Mixed performance from the Greenback this week, overall leaning towards positive at the Friday close.
Global risk sentiment was the main driver of price action, which was generally positive after the big COVID-19 vaccine news on Monday and account for USD’s positive gains against the safe haven / low-yielding currencies, while falling against the comdolls.
But by the end of the week, it was a slight shift in risk sentiment and counter currency flows (mainly a weakening CAD on falling oil prices) that edged USD into the green overall.
United States Headlines and Economic data
Monday:
Biden defeats Trump for White House, says ‘time to heal’
The big market driver of the week came on Monday from Pfizer / BioNTech, announcing that their COVID vaccine is more than 90% effective. This sparked a big risk-on move across the financial markets as traders priced in the odds of an economic recovery coming sooner rather than later. This sentiment did fade by the Monday U.S. session, but lingered on to influence the markets through most of the week. Volatility in the Greenback spiked higher on the news, but we saw a mixed performance as it gained against the safe havens and fell against the Comdolls.
Fed’s Mester says all emergency lending facilities should be extended – “I’m very comfortable with where policy is now” and “there’s more we can do” if the economy needs additional help, Ms. Mester told reporters in a media conference call.
In first for Fed, U.S. central bank says climate poses stability risks – “Chronic hazards, such as slow increases in mean temperatures or sea levels, or a gradual change in investor sentiment about those risks, introduce the possibility of abrupt tipping points or significant swings in sentiment,” Brainard said.
U.S. still faces possible default wave, asset declines due to pandemic: Fed – “As many households continue to struggle, loan defaults may rise, leading to material losses” for lenders, the Fed said in its latest biannual Financial Stability Report.
Share of Mortgage Loans in Forbearance Decreases to 5.67 Percent – “With declines in the share of loans in forbearance across the board, the data this week align well with the positive news from October’s jobs report, which showed a gain of more than 900,000 private sector jobs, and a 1 percentage point decrease in the unemployment rate,” said Mike Fratantoni, MBA’s Senior Vice President and Chief Economist.
Tuesday:
Fed’s Kaplan says he is concerned about next two quarters – “Fed’s Kaplan sees downside risk from virus resurgence.”
U.S. Small-business owners grow more anxious, NFIB finds, after record COVID-19 surge – “The coronavirus still poses the biggest risk in light of record increase in cases that could trigger more government limits on business. Even a partial reinstatement of restrictions could be harmful, especially after the end of a federal program in July that provided struggling small businesses with a financial lifeline.”

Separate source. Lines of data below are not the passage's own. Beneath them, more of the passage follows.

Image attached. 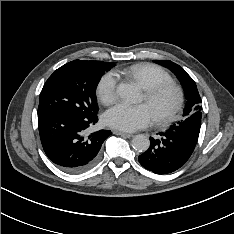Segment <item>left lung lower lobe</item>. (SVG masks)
<instances>
[{
	"instance_id": "1",
	"label": "left lung lower lobe",
	"mask_w": 234,
	"mask_h": 234,
	"mask_svg": "<svg viewBox=\"0 0 234 234\" xmlns=\"http://www.w3.org/2000/svg\"><path fill=\"white\" fill-rule=\"evenodd\" d=\"M150 138L149 149L138 157L140 164L156 174H168L183 166L193 153L198 137L183 128L170 127Z\"/></svg>"
}]
</instances>
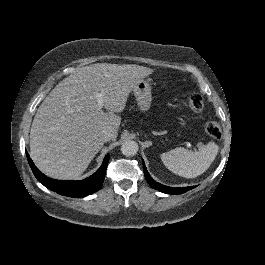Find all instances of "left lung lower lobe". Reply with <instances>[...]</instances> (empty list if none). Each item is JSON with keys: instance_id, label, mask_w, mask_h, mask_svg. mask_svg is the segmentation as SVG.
<instances>
[{"instance_id": "0a47b994", "label": "left lung lower lobe", "mask_w": 265, "mask_h": 265, "mask_svg": "<svg viewBox=\"0 0 265 265\" xmlns=\"http://www.w3.org/2000/svg\"><path fill=\"white\" fill-rule=\"evenodd\" d=\"M143 168H144V174H145V178L148 181V183L150 184V186L158 191H161L163 193H167V194H182L187 192L188 190H191L193 188H195V186L192 187H183V188H173V187H168L165 185H162L160 183H157L156 181H154L151 176L149 175L144 161H143Z\"/></svg>"}]
</instances>
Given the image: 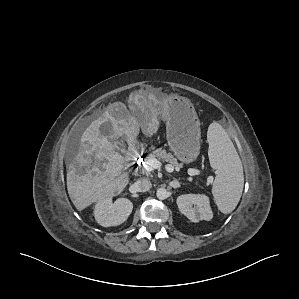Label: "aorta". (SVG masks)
<instances>
[{
  "label": "aorta",
  "mask_w": 299,
  "mask_h": 299,
  "mask_svg": "<svg viewBox=\"0 0 299 299\" xmlns=\"http://www.w3.org/2000/svg\"><path fill=\"white\" fill-rule=\"evenodd\" d=\"M156 196L160 200H164L168 197V191L165 188H159L156 192Z\"/></svg>",
  "instance_id": "762f6f07"
}]
</instances>
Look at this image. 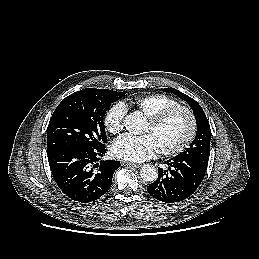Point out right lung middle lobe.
<instances>
[{
  "label": "right lung middle lobe",
  "instance_id": "dd1d6c3e",
  "mask_svg": "<svg viewBox=\"0 0 259 259\" xmlns=\"http://www.w3.org/2000/svg\"><path fill=\"white\" fill-rule=\"evenodd\" d=\"M125 94L87 88L64 98L47 128V154L63 147H103L107 141L103 122L105 113Z\"/></svg>",
  "mask_w": 259,
  "mask_h": 259
}]
</instances>
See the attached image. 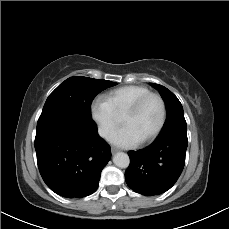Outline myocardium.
Listing matches in <instances>:
<instances>
[{
	"label": "myocardium",
	"mask_w": 229,
	"mask_h": 229,
	"mask_svg": "<svg viewBox=\"0 0 229 229\" xmlns=\"http://www.w3.org/2000/svg\"><path fill=\"white\" fill-rule=\"evenodd\" d=\"M154 97L156 98L160 105H161V120L160 123L158 125V127L156 128V130L149 135L148 137L142 139L140 141L139 144H137L136 146H133L132 148H137L140 147L141 145H144L146 143H150L153 140H155L158 135L161 133V131L163 130L165 123H166V117H167V109H166V103L164 101V99L162 98L161 95H159L158 93H154V92H148L144 95H142L141 97H139L137 100H135L125 111L123 117H122V126L125 125V123L133 116L137 113V111L140 109V107L143 105V103L148 99Z\"/></svg>",
	"instance_id": "obj_1"
}]
</instances>
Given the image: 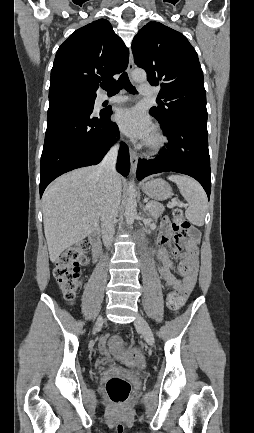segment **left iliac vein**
I'll return each mask as SVG.
<instances>
[{
    "instance_id": "obj_1",
    "label": "left iliac vein",
    "mask_w": 254,
    "mask_h": 433,
    "mask_svg": "<svg viewBox=\"0 0 254 433\" xmlns=\"http://www.w3.org/2000/svg\"><path fill=\"white\" fill-rule=\"evenodd\" d=\"M134 325L137 329H139L141 331L146 343L150 346H153V344H154L153 332H152L148 322L140 314H138L136 316V319L134 321Z\"/></svg>"
}]
</instances>
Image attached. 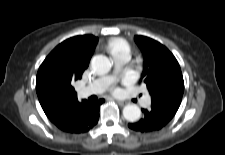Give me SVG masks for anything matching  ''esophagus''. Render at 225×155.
Returning a JSON list of instances; mask_svg holds the SVG:
<instances>
[{
  "instance_id": "obj_1",
  "label": "esophagus",
  "mask_w": 225,
  "mask_h": 155,
  "mask_svg": "<svg viewBox=\"0 0 225 155\" xmlns=\"http://www.w3.org/2000/svg\"><path fill=\"white\" fill-rule=\"evenodd\" d=\"M120 106H125L127 103L121 100H115Z\"/></svg>"
}]
</instances>
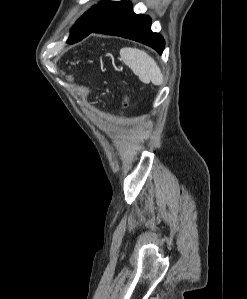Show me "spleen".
Segmentation results:
<instances>
[{"mask_svg": "<svg viewBox=\"0 0 247 299\" xmlns=\"http://www.w3.org/2000/svg\"><path fill=\"white\" fill-rule=\"evenodd\" d=\"M121 60L134 72L143 83L152 82L161 85L163 75L155 60L145 51L124 47L120 50Z\"/></svg>", "mask_w": 247, "mask_h": 299, "instance_id": "spleen-1", "label": "spleen"}]
</instances>
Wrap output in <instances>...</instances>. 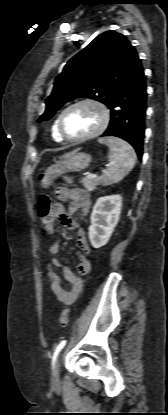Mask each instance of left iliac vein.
<instances>
[{"label": "left iliac vein", "instance_id": "4c4485c4", "mask_svg": "<svg viewBox=\"0 0 168 415\" xmlns=\"http://www.w3.org/2000/svg\"><path fill=\"white\" fill-rule=\"evenodd\" d=\"M59 367H60V356L55 361L53 372H52V380L54 382L58 381L59 379Z\"/></svg>", "mask_w": 168, "mask_h": 415}]
</instances>
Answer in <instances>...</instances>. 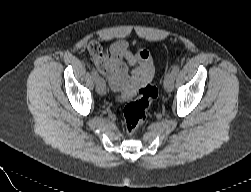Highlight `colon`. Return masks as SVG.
Listing matches in <instances>:
<instances>
[{"label": "colon", "instance_id": "obj_1", "mask_svg": "<svg viewBox=\"0 0 251 192\" xmlns=\"http://www.w3.org/2000/svg\"><path fill=\"white\" fill-rule=\"evenodd\" d=\"M157 96V88L147 83L140 87L138 97L125 106L123 111L124 124L129 134L135 133L143 125L148 108Z\"/></svg>", "mask_w": 251, "mask_h": 192}]
</instances>
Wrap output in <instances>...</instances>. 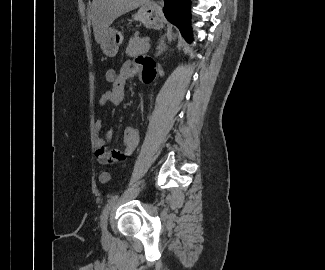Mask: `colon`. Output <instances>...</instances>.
<instances>
[{
	"label": "colon",
	"mask_w": 325,
	"mask_h": 270,
	"mask_svg": "<svg viewBox=\"0 0 325 270\" xmlns=\"http://www.w3.org/2000/svg\"><path fill=\"white\" fill-rule=\"evenodd\" d=\"M105 80L108 84L112 86L116 84L118 80V72L116 71V69L112 67L108 68L105 72ZM109 179H110V175L108 172H102L99 175V180L102 184L107 183Z\"/></svg>",
	"instance_id": "obj_1"
}]
</instances>
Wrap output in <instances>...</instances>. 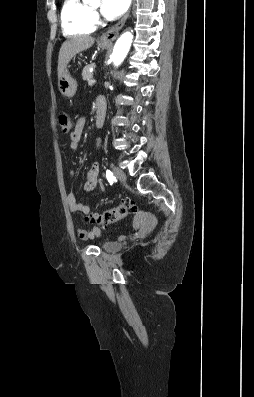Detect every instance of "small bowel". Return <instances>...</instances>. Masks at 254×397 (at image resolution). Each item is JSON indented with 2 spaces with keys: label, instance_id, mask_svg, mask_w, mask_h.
Masks as SVG:
<instances>
[{
  "label": "small bowel",
  "instance_id": "obj_1",
  "mask_svg": "<svg viewBox=\"0 0 254 397\" xmlns=\"http://www.w3.org/2000/svg\"><path fill=\"white\" fill-rule=\"evenodd\" d=\"M86 124V119L84 117H80L77 119L74 128L70 134V144L69 148L72 152H76L79 148V142L82 137L84 128ZM97 148H100V141H97ZM70 176L72 178L75 177V172L73 170L70 171ZM100 186L102 191H105V186L102 184L100 179V167L98 162H94L87 174V180L84 185V189L86 192L90 193L96 189L97 186ZM67 202L69 208L72 212H81L84 214H89L91 212V208L83 203L77 201L74 193H69L67 195ZM146 222V217L143 214H139L135 228H139L144 225ZM76 235L80 240H88L94 239L101 235V231L98 227H94L91 230H85L80 227H76Z\"/></svg>",
  "mask_w": 254,
  "mask_h": 397
}]
</instances>
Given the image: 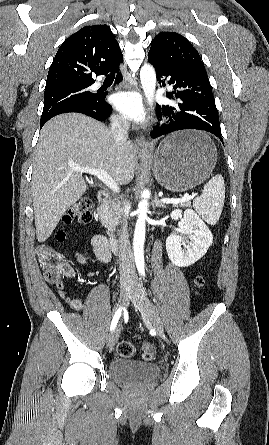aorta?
<instances>
[{"instance_id": "obj_1", "label": "aorta", "mask_w": 269, "mask_h": 445, "mask_svg": "<svg viewBox=\"0 0 269 445\" xmlns=\"http://www.w3.org/2000/svg\"><path fill=\"white\" fill-rule=\"evenodd\" d=\"M140 80L145 97L149 104L153 103L155 89H156V72L152 65L144 64L140 70ZM143 200L138 205V219L135 226L134 239H133V251L136 267L140 274L145 273L144 264V241H145V220L148 212V198L150 193L148 190H144Z\"/></svg>"}]
</instances>
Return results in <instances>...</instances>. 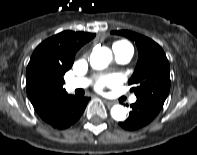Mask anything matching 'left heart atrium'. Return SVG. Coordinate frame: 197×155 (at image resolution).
<instances>
[{
  "mask_svg": "<svg viewBox=\"0 0 197 155\" xmlns=\"http://www.w3.org/2000/svg\"><path fill=\"white\" fill-rule=\"evenodd\" d=\"M119 80L116 76H106L99 81L96 88L97 90L101 91L104 87H113L118 84Z\"/></svg>",
  "mask_w": 197,
  "mask_h": 155,
  "instance_id": "39dd6f15",
  "label": "left heart atrium"
}]
</instances>
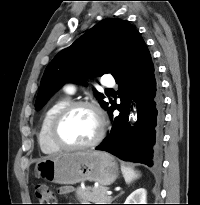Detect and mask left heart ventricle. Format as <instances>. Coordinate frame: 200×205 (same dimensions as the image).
<instances>
[{
	"mask_svg": "<svg viewBox=\"0 0 200 205\" xmlns=\"http://www.w3.org/2000/svg\"><path fill=\"white\" fill-rule=\"evenodd\" d=\"M97 131L98 121L95 114L87 108H78L64 119L59 136L66 144L80 145L91 141Z\"/></svg>",
	"mask_w": 200,
	"mask_h": 205,
	"instance_id": "obj_1",
	"label": "left heart ventricle"
}]
</instances>
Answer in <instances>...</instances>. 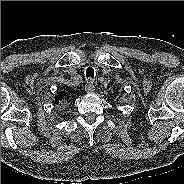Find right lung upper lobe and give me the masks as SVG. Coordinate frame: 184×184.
<instances>
[{
    "label": "right lung upper lobe",
    "mask_w": 184,
    "mask_h": 184,
    "mask_svg": "<svg viewBox=\"0 0 184 184\" xmlns=\"http://www.w3.org/2000/svg\"><path fill=\"white\" fill-rule=\"evenodd\" d=\"M65 92H60L55 96V104H59V102L63 99Z\"/></svg>",
    "instance_id": "obj_1"
}]
</instances>
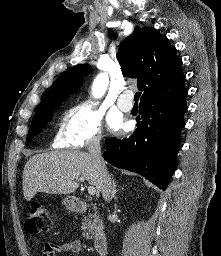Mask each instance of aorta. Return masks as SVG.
Masks as SVG:
<instances>
[{"label": "aorta", "mask_w": 221, "mask_h": 256, "mask_svg": "<svg viewBox=\"0 0 221 256\" xmlns=\"http://www.w3.org/2000/svg\"><path fill=\"white\" fill-rule=\"evenodd\" d=\"M108 82V77L105 73L99 74L93 82V96L96 98H100L101 96H103L107 90Z\"/></svg>", "instance_id": "762f6f07"}]
</instances>
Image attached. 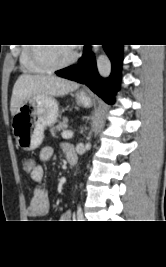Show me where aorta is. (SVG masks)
<instances>
[{
  "label": "aorta",
  "mask_w": 166,
  "mask_h": 267,
  "mask_svg": "<svg viewBox=\"0 0 166 267\" xmlns=\"http://www.w3.org/2000/svg\"><path fill=\"white\" fill-rule=\"evenodd\" d=\"M98 45H93L92 46V51L94 52V53H97V51H98ZM88 139H90V137L88 138ZM87 146H90V143H87Z\"/></svg>",
  "instance_id": "obj_1"
}]
</instances>
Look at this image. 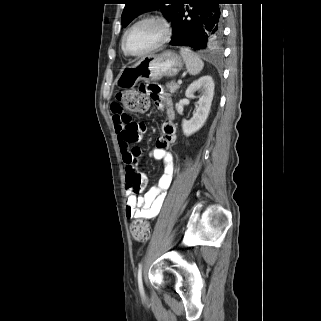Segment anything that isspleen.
I'll return each instance as SVG.
<instances>
[{
	"instance_id": "1",
	"label": "spleen",
	"mask_w": 321,
	"mask_h": 321,
	"mask_svg": "<svg viewBox=\"0 0 321 321\" xmlns=\"http://www.w3.org/2000/svg\"><path fill=\"white\" fill-rule=\"evenodd\" d=\"M180 54L186 64V68L189 74L196 75L203 69V61L196 53L191 51L189 48L181 47Z\"/></svg>"
}]
</instances>
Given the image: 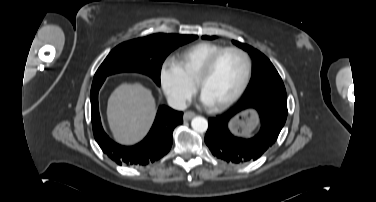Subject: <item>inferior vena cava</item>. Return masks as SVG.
Masks as SVG:
<instances>
[{
	"instance_id": "obj_1",
	"label": "inferior vena cava",
	"mask_w": 376,
	"mask_h": 202,
	"mask_svg": "<svg viewBox=\"0 0 376 202\" xmlns=\"http://www.w3.org/2000/svg\"><path fill=\"white\" fill-rule=\"evenodd\" d=\"M167 102L175 110L184 111L187 108L186 100L181 96H169Z\"/></svg>"
}]
</instances>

Fed’s George says growth to moderate, policy appropriate – “The key risk to growth, she said in a virtual event put on by Monmouth University, is the coronavirus, which has put women and people of color out of work at higher rates than others, and continues to weigh on some sectors more than others.”
Fed’s Rosengren says fiscal aid should include help for state and local governments
Wednesday:
U.S. Mortgage applications decreased 0.5% w/w for the week ending Nov. 6 – MBA
USD began to recover against the comdolls / higher-yielders during the Wednesday and Thursday session, likely a move supported by a broad shift in risk sentiment towards negative. It’s likely traders were coming off vaccine news highs and focusing on the rising COVID cases in Europe and the U.S., as well as the falling odds of a new stimulus bill coming from the U.S. government.
Thursday:
U.S. consumer prices unchanged in October – “The Labor Department said on Thursday said the unchanged reading in its consumer price index last month followed a 0.2% increase in September. In the 12 months through October, the CPI climbed 1.2% after increasing 1.4% in September.”
Home prices in the U.S. increase at the fastest rate since 2013 – “Prices for single-family homes across the U.S. increased 12% in the third quarter, the biggest annual jump in seven years, according to the National Association of Realtors.”
Friday:
U.S. Consumer sentiment unexpectedly declines on economic views – “The University of Michigan’s preliminary sentiment index for November decreased to a three-month low of 77 from a final October reading of 81.8, data released Friday showed. The figure matched the lowest estimates in a Bloomberg survey of economists that had called for 82.”
Biden victory in Arizona puts Trump’s longshot challenge further out of reach
Bullard: Changes to Fed asset purchases a ‘longer range’ discussion
NY Fed’s Williams: U.S. economy still in ‘deep hole’ and rising infections pose rise – “Things are looking better, but that’s in context of an economy that took an enormous hit,” Williams said. “Even today unemployment is still very high and we’re still in a deep hole.”